Part of what makes my sad single self so wonderfully sad, is my ability to be completely dense when it comes to anything romantic involving myself. When it comes to others, I can see it clear as day. To quote the
classic amazing film that I have seen a lot because it is always on TBS, The Wedding Planner, starring none other than romantically challenged herself diva, Jennifer Lopez, “You know the expression. Those who don’t do teach? Well those who don’t wed plan!”
Well, I am basically ‘ole Jenny from the Block in the wedding planner, except no hot doctor is saving me from a dumpster rolling down the street to kill me. But I am that dense. If love was a dumpster it literally would have to run me over for me to notice it. I am basically that scene in Clueless where she is wandering around Bev Hills and then and the exact same moment the fountain goes off behind her in a triumphant cinematic moment, Cher realizes:
But Cher realizes BEFORE Tai does anything, before she has lost Josh! I seem to have these (far less triumphant moments…where is my special effects team to time fountains to my feelings??) when I actually realizes that someone has had any inkling of flirting, or whatever you could call toward me? Which is why I ask “A date or not a date?” (a la Hamlet, of course…although everyone did die in that. Hmmm.)
Some things I seem to be having a-ha moments about or can recognize when it happens to others that makes me go DATE:
1. If they show actual interest in you. This can often be misconstrued with someone asking questions simply to fill time. But if you have brought something up in conversation, and they remember it (!) by at least the end of the evening, this probably means they aren’t just filling time before they call their FWB.

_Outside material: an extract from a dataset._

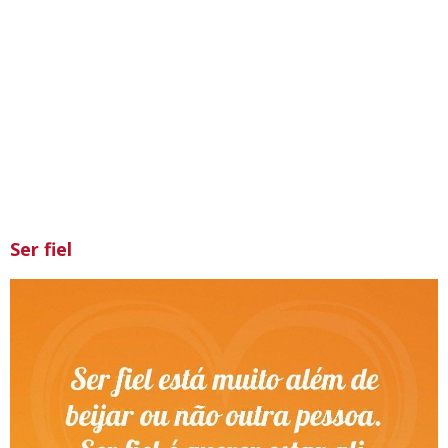
Ser fiel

2. If a guy offers to pay for your drink, and then keeps his tab open. This is a move that I often don’t realize is happening and offer to get the next round…don’t it will turn date into not a date.
3. If you are complimented on an object of clothing, hair, and/or eyes. Guys do not notice these things if they are not looking for SOME reason.
Any quickly realize it is NOT a date:
1. If an ex is mentioned in ANY way! Or worse, a CURRENT girlfriend! Or worse, a current BOYFRIEND! (I can be dense, but my gaydar is good at least).
2. If you have to go dutch on dinner! And even worse, if the guy doesn’t understand that you offering to pay is fake it makes you split…happened to a friend…ouch!
This is all I have so far…maybe the dense fog will start to clear for me a little? Let’s just hope the sun hasn’t already started to set once I can clearly see (ok, enough with the weird nature/romance metaphors). Happy dating/non-dating!